Entspannter Aufklären: So werden wir gute sexpositive Bezugspersonen

Schluss mit der Scham! Sexuelle Aufklärung ist mehr als nur dieses eine, berühmt-berüchtigte Gespräch unter vier Augen, sondern wichtige Präventionsarbeit und ein lebenslanger Prozess. Wie du mit Kindern über Sex sprichst und was wir als Erwachsene dabei über uns selbst lernen können.

Sex und Kinder? Da schrillen bei einigen von uns direkt die Alarmglocken. Wir denken entweder an Missbrauchsskandale und Übergriffe, oder daran, möglicherweise selbst etwas falsch zu machen: die kleinen Menschen im eigenen Umfeld zu überfordern und zu verstören – und, wenn wir sie nicht selbst gemacht haben, deren Eltern gleich mit. Schließlich wollen wir uns nicht ungefragt in die Erziehung einmischen.
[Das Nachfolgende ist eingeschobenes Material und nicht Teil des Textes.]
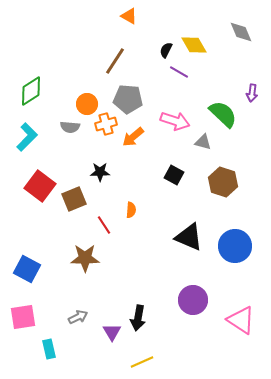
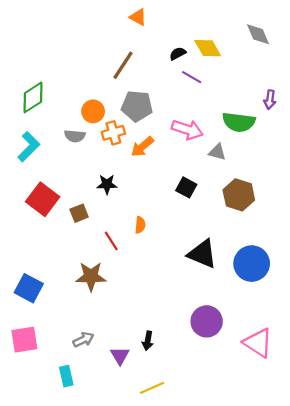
black semicircle: (166, 50) -> (178, 54), turned 35
green semicircle: (223, 114) -> (239, 122), turned 144
brown square: (74, 199) -> (79, 213), size x0.7
black arrow: (138, 318) -> (148, 341), size x0.7
cyan rectangle: (49, 349) -> (66, 376), moved

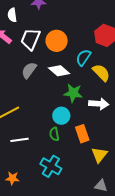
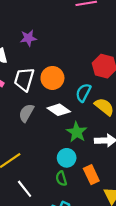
green star: (73, 93) -> (77, 132), turned 30
white line: (19, 140) -> (25, 189), turned 66

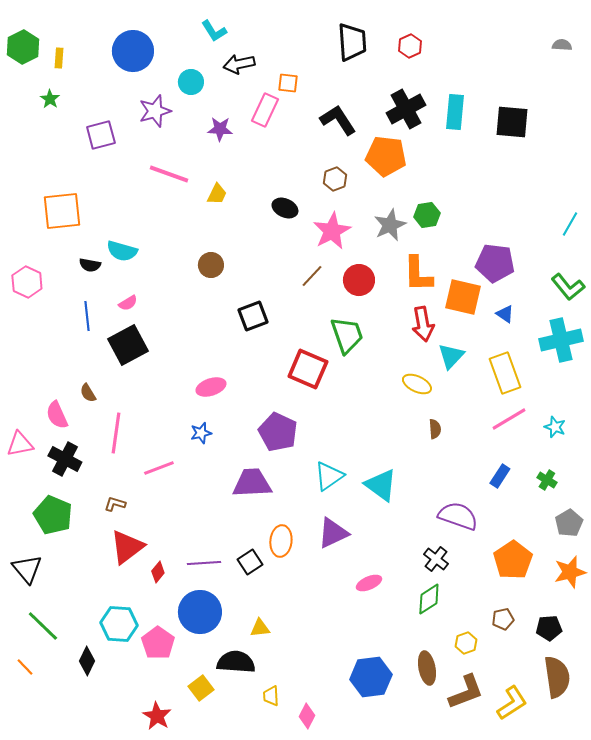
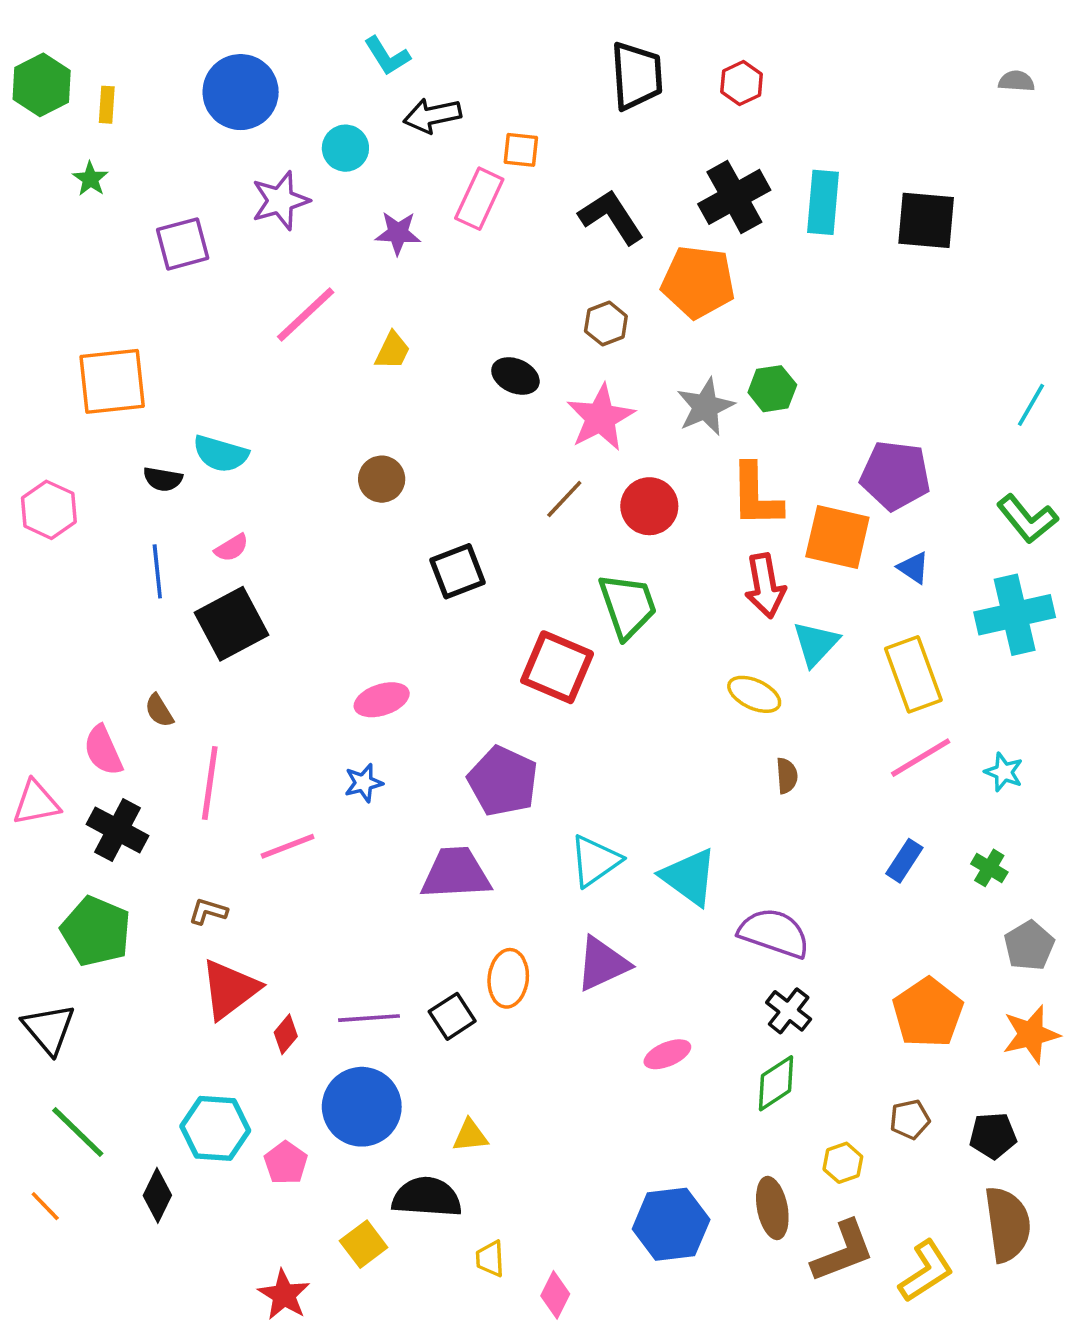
pink line: (169, 174) -> (306, 314), turned -63
purple semicircle: (458, 516) -> (774, 933), moved
pink pentagon: (158, 643) -> (286, 1163), size x0.7

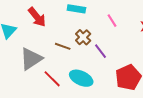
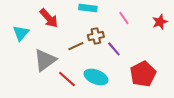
brown cross: (83, 37) -> (96, 36), turned 35
brown line: (63, 46) -> (76, 46), turned -42

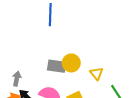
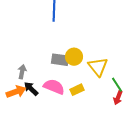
yellow triangle: (96, 73) -> (98, 67), size x1.5

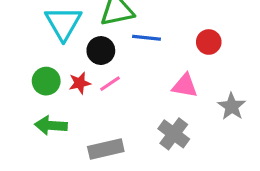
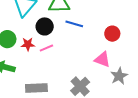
pink triangle: (185, 86) -> (102, 59), moved

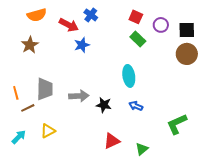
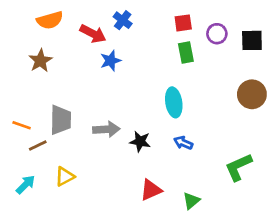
red square: (136, 17) -> (183, 23), turned -32
green rectangle: (138, 39) -> (186, 53), turned 35
brown circle: (187, 54) -> (252, 94), moved
orange line: (16, 93) -> (22, 125), turned -56

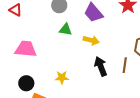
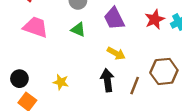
yellow arrow: (91, 40) -> (116, 53), moved
pink trapezoid: (26, 49) -> (36, 27), moved

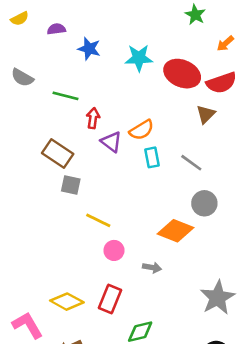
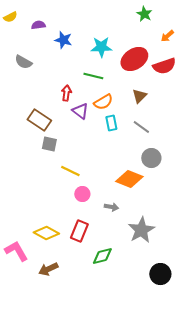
red ellipse: (182, 74) -> (134, 59), turned -56
gray semicircle: (22, 78) -> (23, 62), moved
green line: (66, 96) -> (93, 76), moved
brown triangle: (206, 114) -> (139, 96), moved
gray star: (217, 298) -> (141, 230), moved

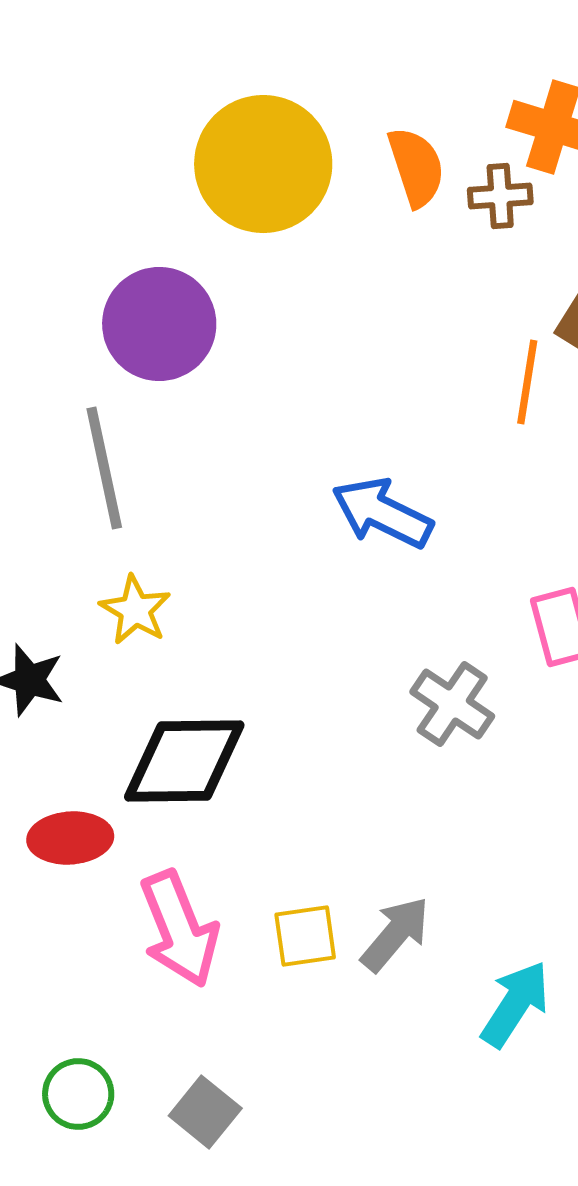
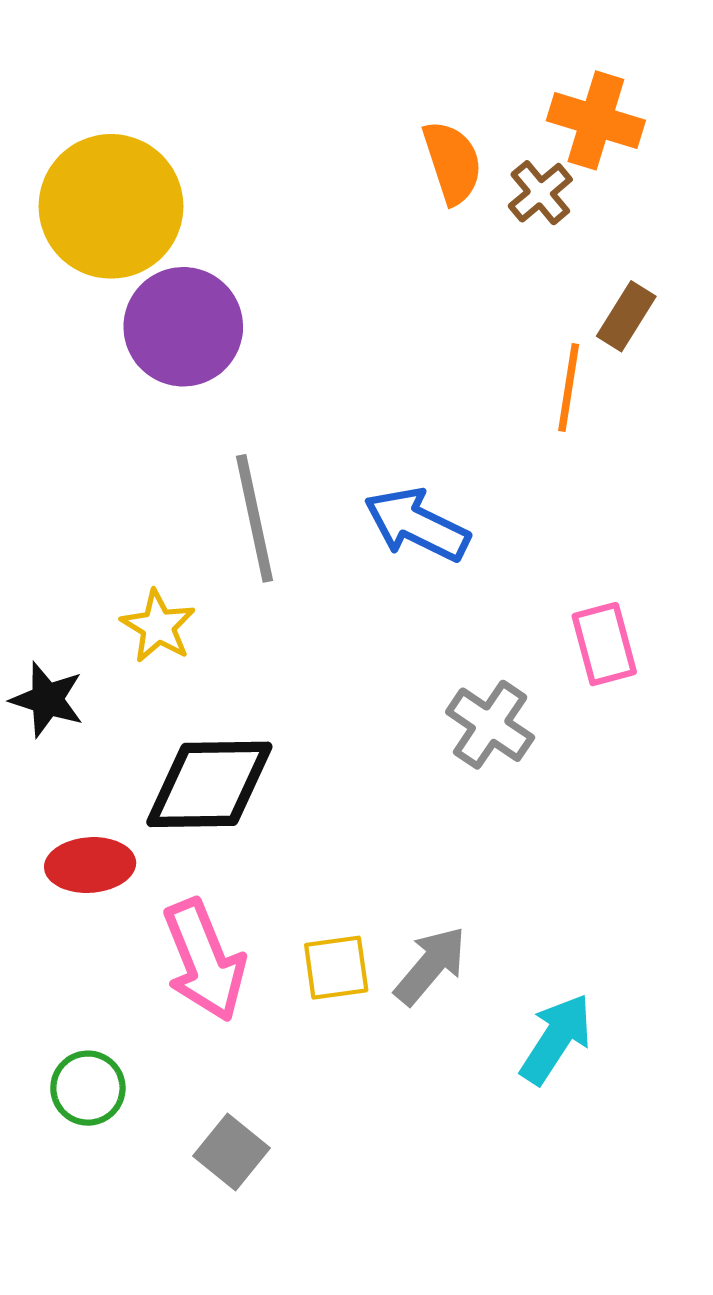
yellow circle: (263, 164) -> (111, 206), moved
brown cross: (500, 196) -> (540, 193), turned -36
gray line: (104, 468) -> (254, 518), moved
green circle: (78, 1094) -> (88, 1088), moved

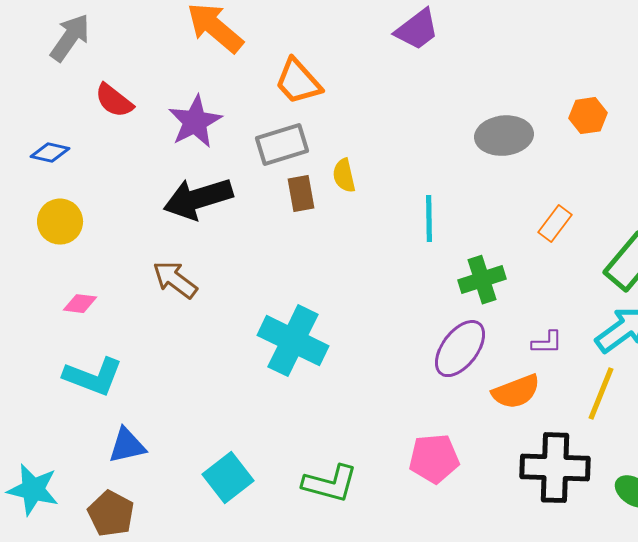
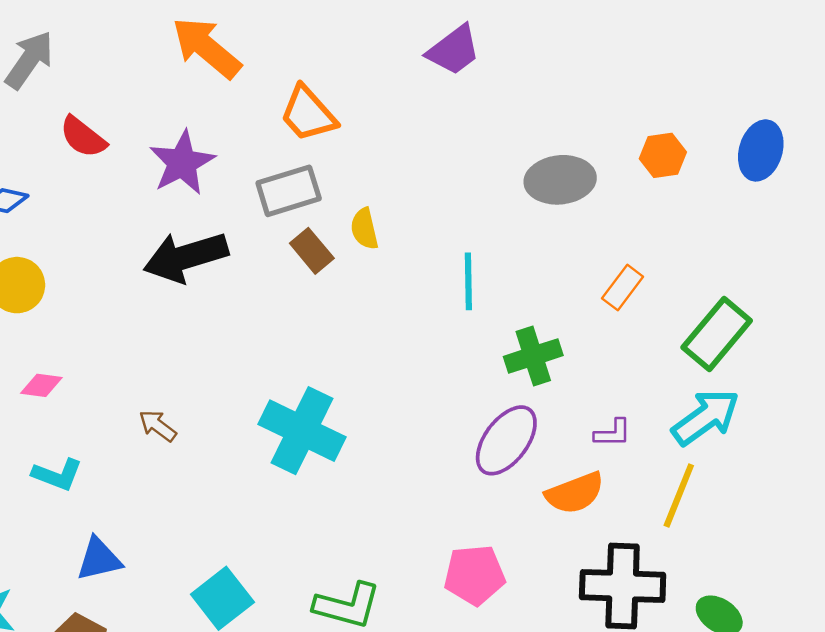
brown rectangle: (301, 194) -> (312, 251), turned -30
brown arrow: (175, 280) -> (158, 426), moved, size x0.7
cyan L-shape: (93, 377) -> (57, 475), size x0.7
Aber was, wenn das Thema einfach aufkommt? Kinder stellen im Schnitt bis zu 300 Fragen pro Tag. Und bei manchen kommen wir ganz schön ins Schwitzen. Dabei ist Sex doch eigentlich das Normalste der Welt, oder?

Niemand von uns wäre heute hier, hätten nicht sehr viele unserer Vorfahren sehr viel Sex gehabt. Wir alle sind sexuelle Wesen. Und zwar nicht erst urplötzlich und dann auch hauptsächlich im Teenageralter, sondern unser komplettes Leben lang, schon vor der Geburt, bis zum Tod. Männliche und andere Embryonen mit Penis haben schon ab der 16. Schwangerschaftswoche Erektionen im Mutterleib, weibliche werden schon mit sämtlichen ihrer Eizellen geboren – Frauen und andere Gebärende tragen in der Schwangerschaft also potenziell schon das Erbgut ihrer Enkelkinder in sich.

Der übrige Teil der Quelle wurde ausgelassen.